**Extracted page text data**
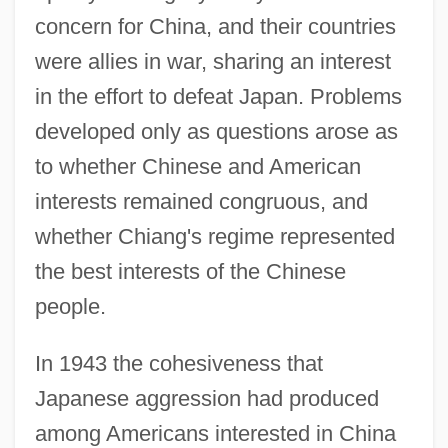
concern for China, and their countries
were allies in war, sharing an interest
in the effort to defeat Japan. Problems
developed only as questions arose as
to whether Chinese and American
interests remained congruous, and
whether Chiang's regime represented
the best interests of the Chinese
people.
In 1943 the cohesiveness that
Japanese aggression had produced
among Americans interested in China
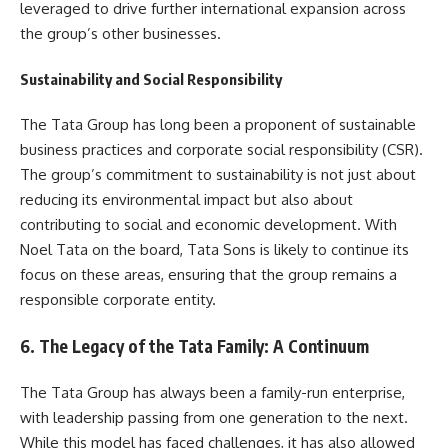
leveraged to drive further international expansion across
the group’s other businesses.
Sustainability and Social Responsibility
The Tata Group has long been a proponent of sustainable
business practices and corporate social responsibility (CSR).
The group’s commitment to sustainability is not just about
reducing its environmental impact but also about
contributing to social and economic development. With
Noel Tata on the board, Tata Sons is likely to continue its
focus on these areas, ensuring that the group remains a
responsible corporate entity.
6. The Legacy of the Tata Family: A Continuum
The Tata Group has always been a family-run enterprise,
with leadership passing from one generation to the next.
While this model has faced challenges, it has also allowed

**Prompt**
What this exercise asks for is every line of the data above with the word "interests".

**Output for this exercise**
interests remained congruous, and
the best interests of the Chinese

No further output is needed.